TASK ITEM: Read the lines of the data below and retrieve those with "responsible".

(Collected data)
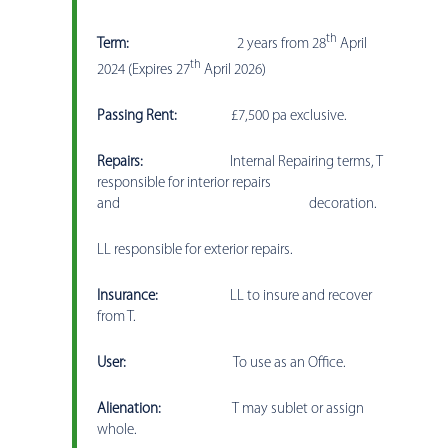
th
Term:
2 years from 28
April
th
2024 (Expires 27
April 2026)
Passing Rent:
£7,500 pa exclusive.
Repairs:
Internal Repairing terms, T
responsible for interior repairs
and decoration.
LL responsible for exterior repairs.
Insurance:
LL to insure and recover
from T.
User:
To use as an Office.
Alienation:
T may sublet or assign
whole.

ANSWER SECTION:
responsible for interior repairs
LL responsible for exterior repairs.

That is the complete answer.